→ **How to complete this task**: In this exercise, the entries below include pictures. Repeat exactly the lines from the line with "Đối tác liên kết" to the line with "味 貓貓濕糧包（藍色）", including both, but without the pictures.

→ **Data section**:
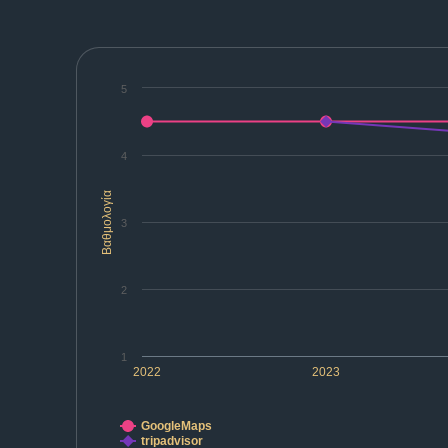
5
4
Βαθμολογία
3
2
1
2022
2023
GoogleMaps
tripadvisor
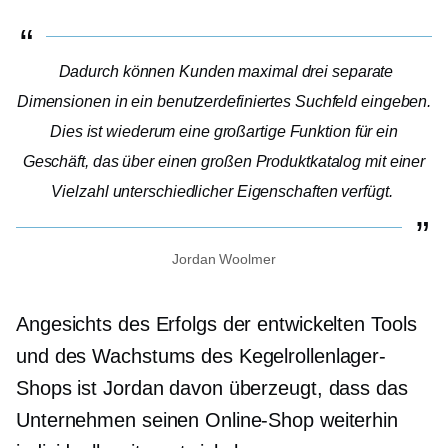
Dadurch können Kunden maximal drei separate
Dimensionen in ein benutzerdefiniertes Suchfeld eingeben.
Dies ist wiederum eine großartige Funktion für ein
Geschäft, das über einen großen Produktkatalog mit einer
Vielzahl unterschiedlicher Eigenschaften verfügt.
Jordan Woolmer
Angesichts des Erfolgs der entwickelten Tools
und des Wachstums des Kegelrollenlager-
Shops ist Jordan davon überzeugt, dass das
Unternehmen seinen Online-Shop weiterhin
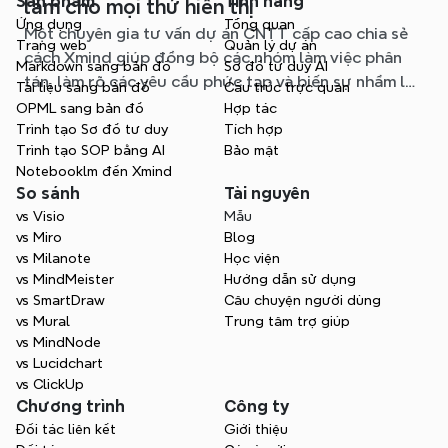
Sản phẩm
Tính năng
làm cho mọi thứ hiển thị
Ứng dụng
Tổng quan
Một chuyên gia tư vấn dự án CNTT cấp cao chia sẻ
Trang web
Quản lý dự án
cách Xmind giúp đồng bộ các nhóm làm việc phân
Markdown sang bản đồ
Sơ đồ tư duy AI
tán, làm rõ các yêu cầu phức tạp và biến sự nhầm lẫn
Tài liệu sang bản đồ
Cấu trúc trực quan
thành sự hiểu biết chung trong các dự án quan
OPML sang bản đồ
Hợp tác
trọng.
Trình tạo Sơ đồ tư duy
Tích hợp
Trình tạo SOP bằng AI
Bảo mật
Notebooklm đến Xmind
So sánh
Tài nguyên
vs Visio
Mẫu
vs Miro
Blog
vs Milanote
Học viện
vs MindMeister
Hướng dẫn sử dụng
vs SmartDraw
Câu chuyện người dùng
vs Mural
Trung tâm trợ giúp
vs MindNode
vs Lucidchart
vs ClickUp
Chương trình
Công ty
Đối tác liên kết
Giới thiệu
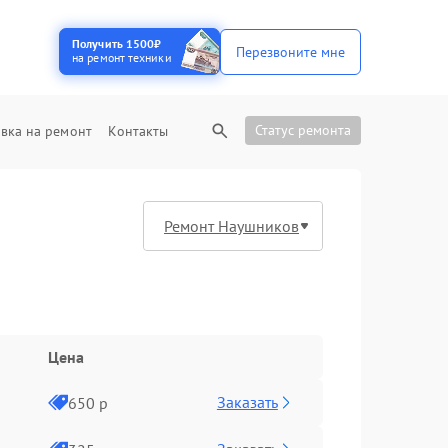
Получить 1500₽
Перезвоните мне
на ремонт техники
Статус ремонта
вка на ремонт
Контакты
Цена
Заказать
650 р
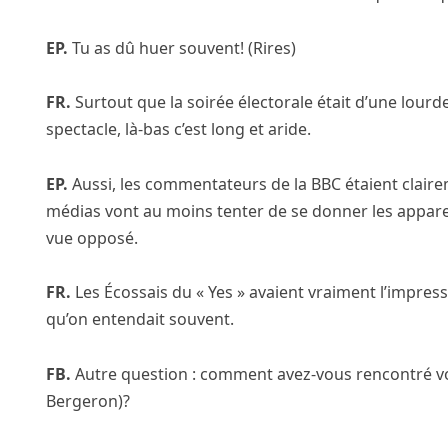
EP.
Tu as dû huer souvent! (Rires)
FR.
Surtout que la soirée électorale était d’une lourdeu
spectacle, là-bas c’est long et aride.
EP.
Aussi, les commentateurs de la BBC étaient clairem
médias vont au moins tenter de se donner les apparen
vue opposé.
FR.
Les Écossais du « Yes » avaient vraiment l’impress
qu’on entendait souvent.
FB.
Autre question : comment avez-vous rencontré v
Bergeron)?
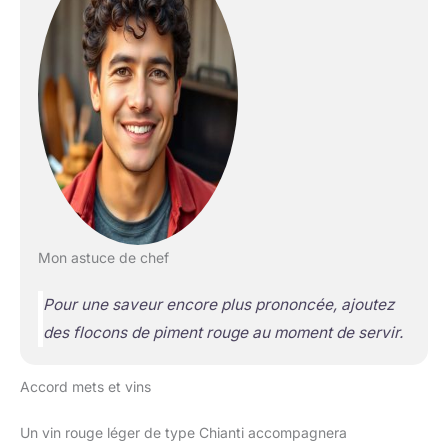
Mon astuce de chef
Pour une saveur encore plus prononcée, ajoutez
des flocons de piment rouge au moment de servir.
Accord mets et vins
Un vin rouge léger de type Chianti accompagnera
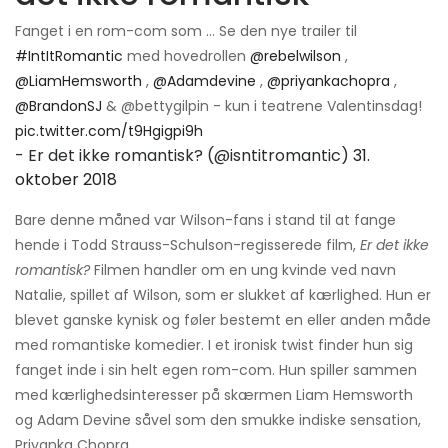
Fanget i en rom-com som ... Se den nye trailer til
#IntItRomantic
med hovedrollen
@rebelwilson
,
@LiamHemsworth
,
@Adamdevine
,
@priyankachopra
,
@BrandonSJ
& @bettygilpin - kun i teatrene Valentinsdag!
pic.twitter.com/t9Hgigpi9h
- Er det ikke romantisk? (@isntitromantic)
31.
oktober 2018
Bare denne måned var Wilson-fans i stand til at fange
hende i Todd Strauss-Schulson-regisserede film,
Er det ikke
romantisk?
Filmen handler om en ung kvinde ved navn
Natalie, spillet af Wilson, som er slukket af kærlighed. Hun er
blevet ganske kynisk og føler bestemt en eller anden måde
med romantiske komedier. I et ironisk twist finder hun sig
fanget inde i sin helt egen rom-com. Hun spiller sammen
med kærlighedsinteresser på skærmen Liam Hemsworth
og Adam Devine såvel som den smukke indiske sensation,
Priyanka Chopra.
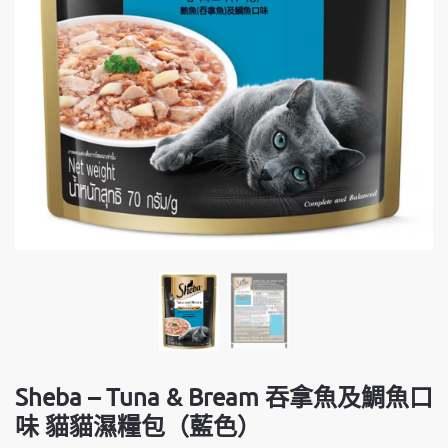
Sheba – Tuna & Bream 吞拿魚及鯛魚口
味 貓貓濕糧包（藍色）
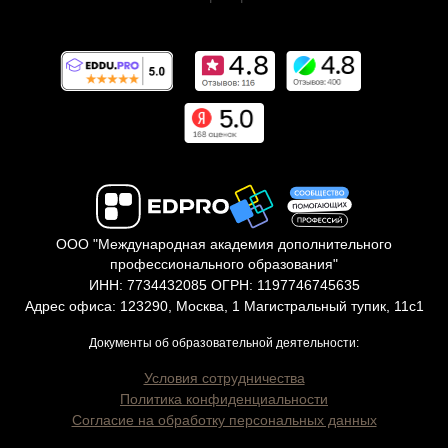
ООО "Международная академия дополнительного
профессионального образования"
ИНН: 7734432085 ОГРН: 1197746745635
Адрес офиса: 123290, Москва, 1 Магистральный тупик, 11с1
Документы об образовательной деятельности:
Условия сотрудничества
Политика конфиденциальности
Согласие на обработку персональных данных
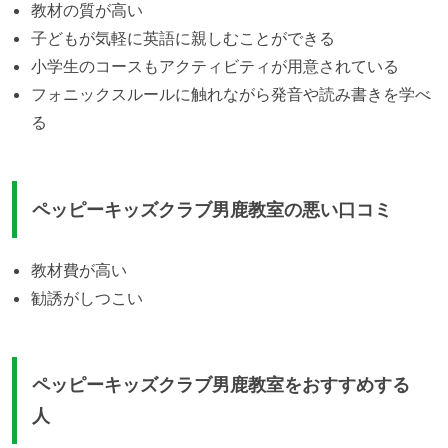
教材の質が高い
子どもが気軽に英語に親しむことができる
小学生のコースもアクティビティが用意されている
フォニックスルールに触れながら発音や読み書きを学べ
る
ペッピーキッズクラブ男鹿教室の悪い口コミ
教材費が高い
勧誘がしつこい
ペッピーキッズクラブ男鹿教室をおすすめする
人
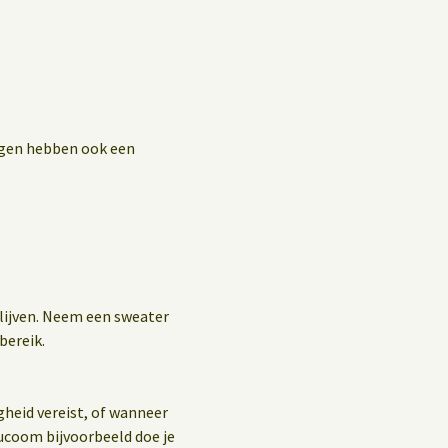
ingen hebben ook een
blijven. Neem een sweater
bereik.
gheid vereist, of wanneer
ucoom bijvoorbeeld doe je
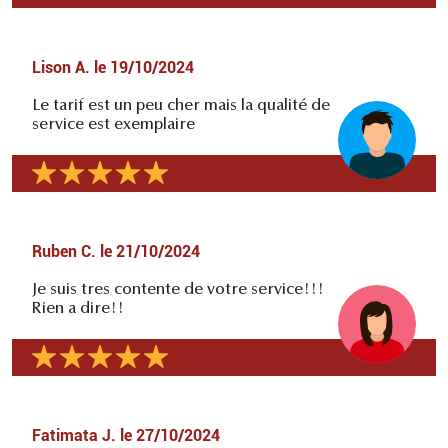
Lison A.
le
19/10/2024
Le tarif est un peu cher mais la qualité de
service est exemplaire
Ruben C.
le
21/10/2024
Je suis tres contente de votre service!!!
Rien a dire!!
Fatimata J.
le
27/10/2024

→ **Answer area**:
Đối tác liên kết
Giới thiệu
Получить 1500₽
Перезвоните мне
на ремонт техники
Статус ремонта
вка на ремонт
Контакты
Цена
Заказать
650 р
EP.
Tu as dû huer souvent! (Rires)
FR.
Surtout que la soirée électorale était d’une lourdeu
spectacle, là-bas c’est long et aride.
EP.
Aussi, les commentateurs de la BBC étaient clairem
médias vont au moins tenter de se donner les apparen
vue opposé.
FR.
Les Écossais du « Yes » avaient vraiment l’impress
qu’on entendait souvent.
FB.
Autre question : comment avez-vous rencontré v
Bergeron)?
Mon astuce de chef
Pour une saveur encore plus prononcée, ajoutez
des flocons de piment rouge au moment de servir.
Accord mets et vins
Un vin rouge léger de type Chianti accompagnera
Fanget i en rom-com som ... Se den nye trailer til
#IntItRomantic
med hovedrollen
@rebelwilson
,
@LiamHemsworth
,
@Adamdevine
,
@priyankachopra
,
@BrandonSJ
& @bettygilpin - kun i teatrene Valentinsdag!
pic.twitter.com/t9Hgigpi9h
- Er det ikke romantisk? (@isntitromantic)
31.
oktober 2018
Bare denne måned var Wilson-fans i stand til at fange
hende i Todd Strauss-Schulson-regisserede film,
Er det ikke
romantisk?
Filmen handler om en ung kvinde ved navn
Natalie, spillet af Wilson, som er slukket af kærlighed. Hun er
blevet ganske kynisk og føler bestemt en eller anden måde
med romantiske komedier. I et ironisk twist finder hun sig
fanget inde i sin helt egen rom-com. Hun spiller sammen
med kærlighedsinteresser på skærmen Liam Hemsworth
og Adam Devine såvel som den smukke indiske sensation,
Priyanka Chopra.
Sheba – Tuna & Bream 吞拿魚及鯛魚口
味 貓貓濕糧包（藍色）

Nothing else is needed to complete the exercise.